Experimental approach: Seven different heparin preparations including UFH and low molecular weight heparins (LMWH) of porcine or bovine origin were screened for antiviral activity against live SARS-CoV-2 (Australia/VIC01/2020) using a plaque inhibition assay with Vero E6 cells. Interaction of heparin with spike protein RBD was studied using differential scanning fluorimetry, and the inhibition of RBD binding to human ACE2 protein using ELISA assays was examined.
Key results: All the UFH preparations had potent antiviral effects, with IC50 values ranging between 25-41 μg ml-1 whereas LMWHs were less inhibitory by ~150-fold (IC50 range 3.4 - 7.8 mg ml-1 ). Mechanistically we observed that heparin binds and destabilizes the RBD protein, and furthermore we show heparin directly inhibits the binding of RBD to the human ACE2 protein receptor.

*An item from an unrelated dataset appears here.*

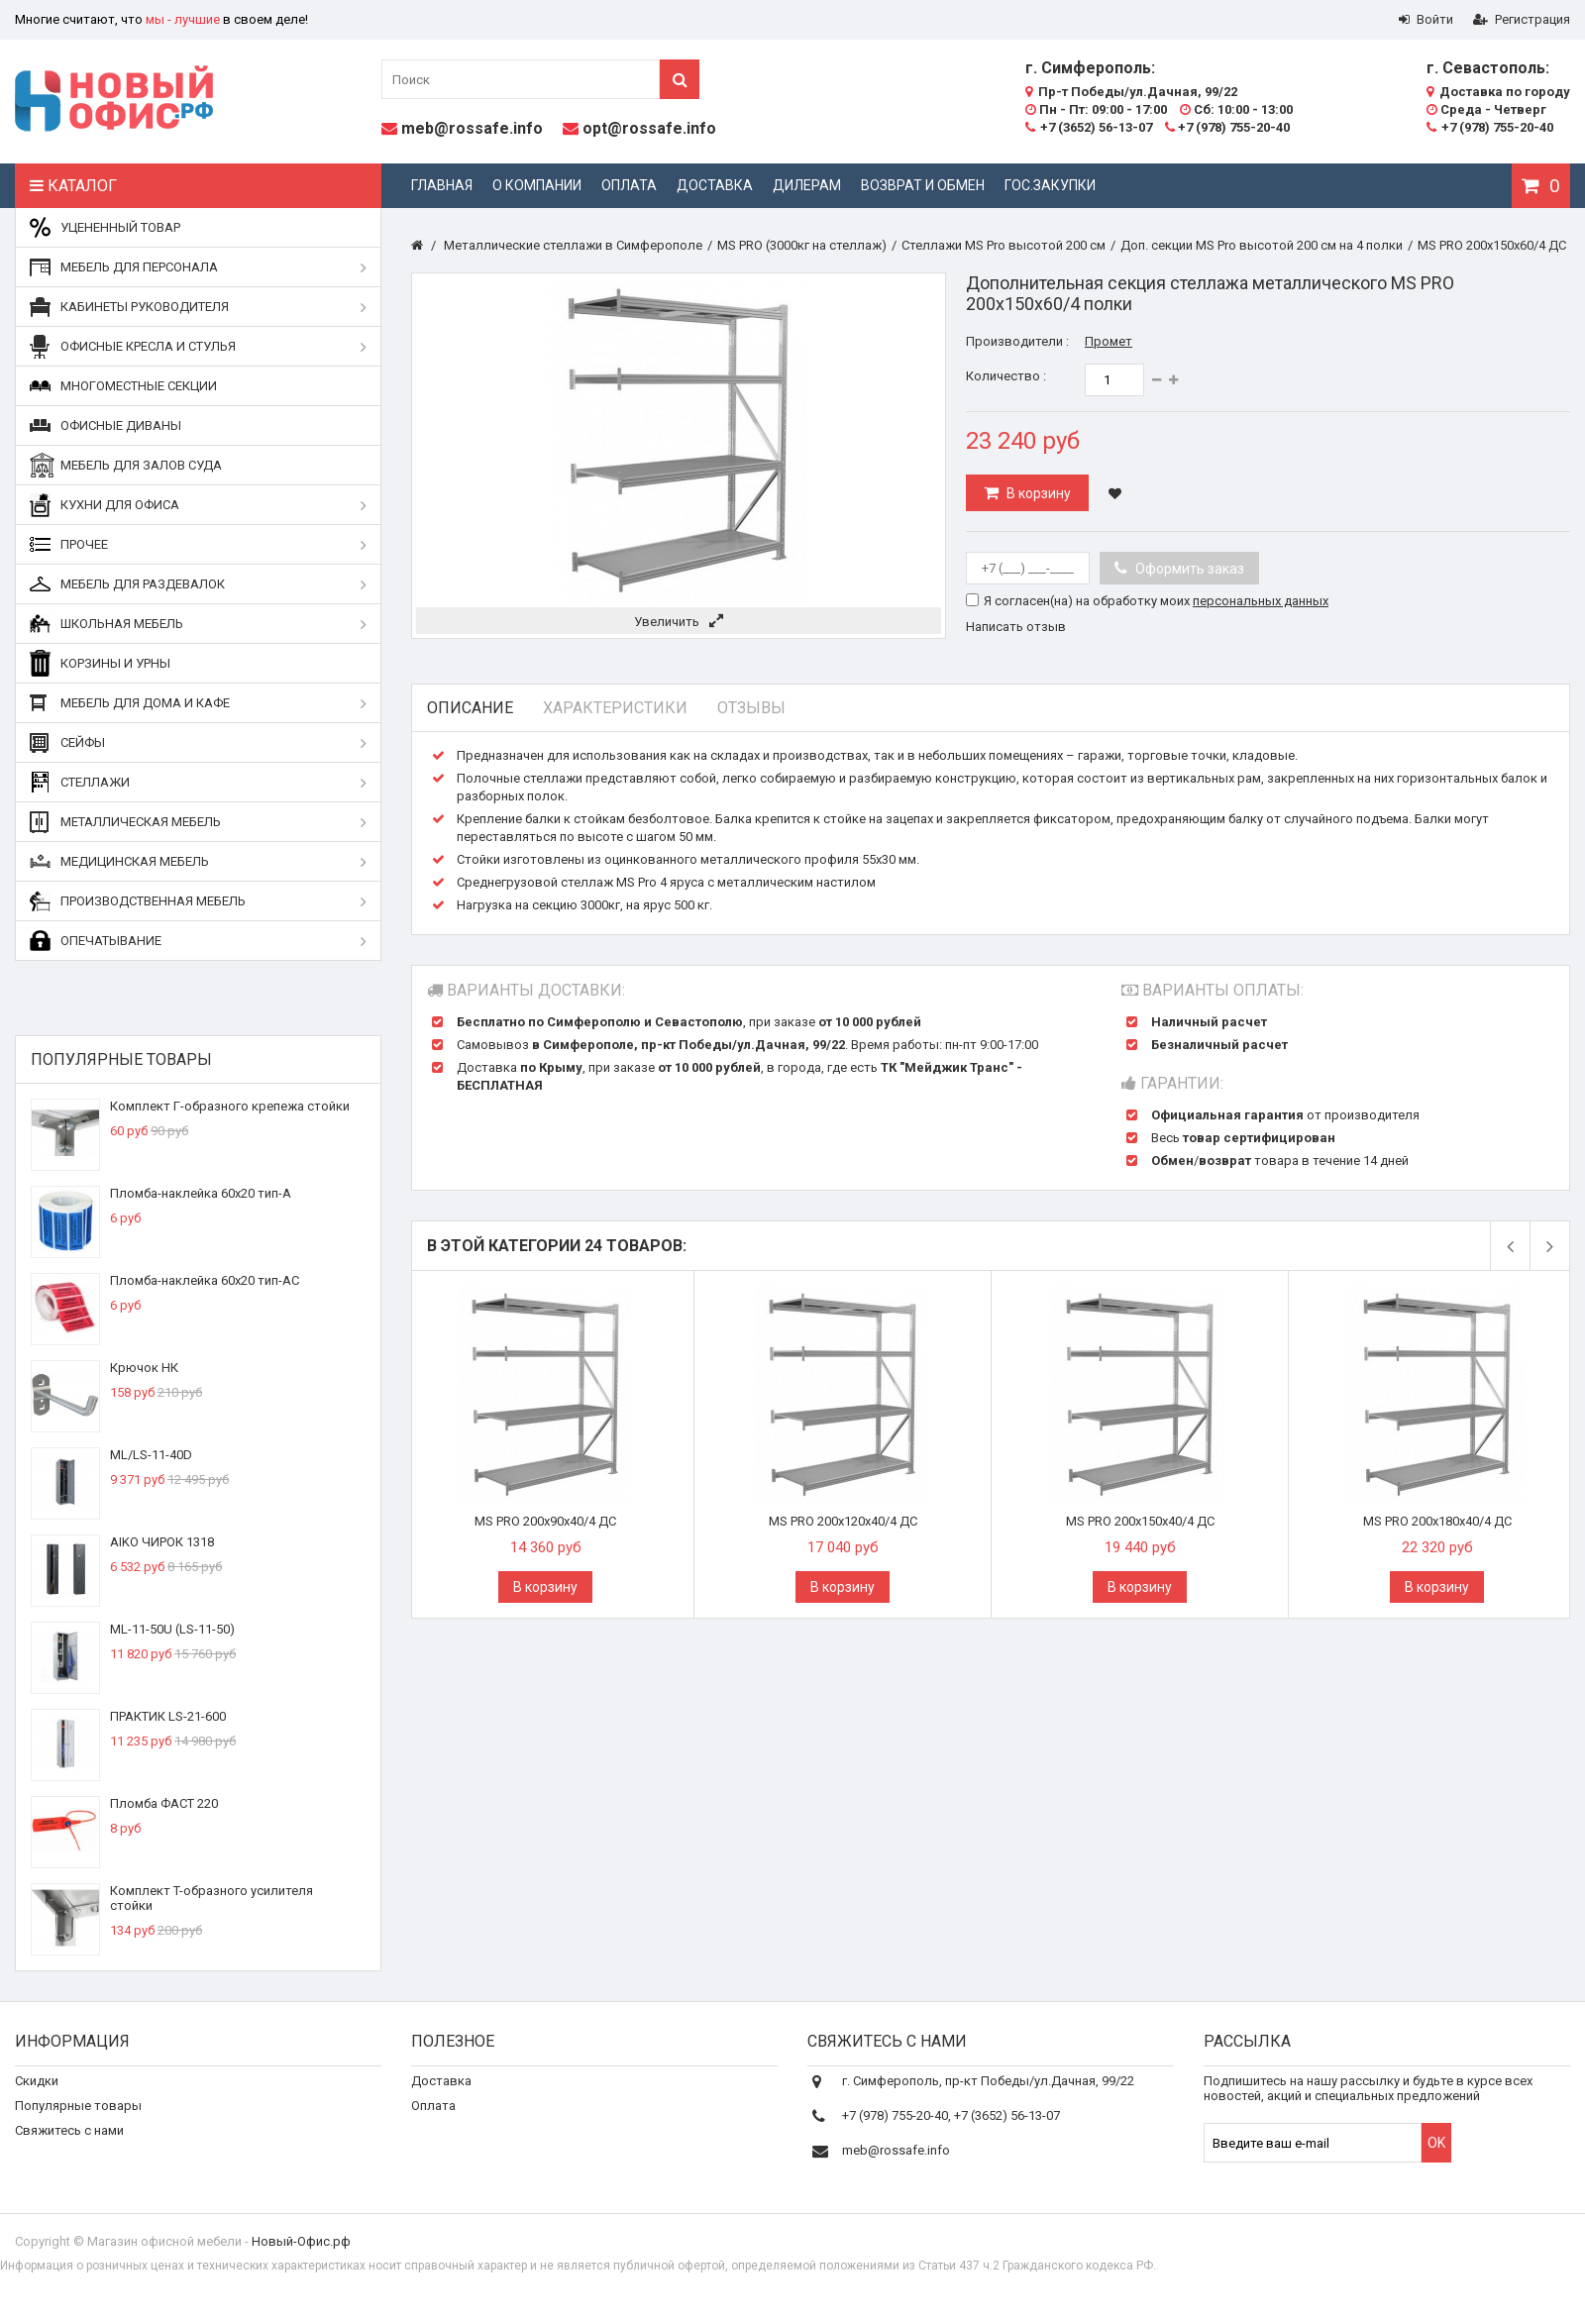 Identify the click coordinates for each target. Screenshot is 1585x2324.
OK (1436, 2156)
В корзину (1037, 493)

Conclusions and implications: This comparison of clinically relevant heparins shows UFH has significantly stronger SARS-CoV-2 antiviral activity compared to LMWHs. UFH acts to directly inhibit binding of spike protein to the human ACE2 protein receptor. Overall the data strongly support further clinical investigation of UFH as a potential treatment for patients with COVID-19.
Keywords: COVID-19; LMWH; SARS-CoV-2; UFH; heparin; nebulised.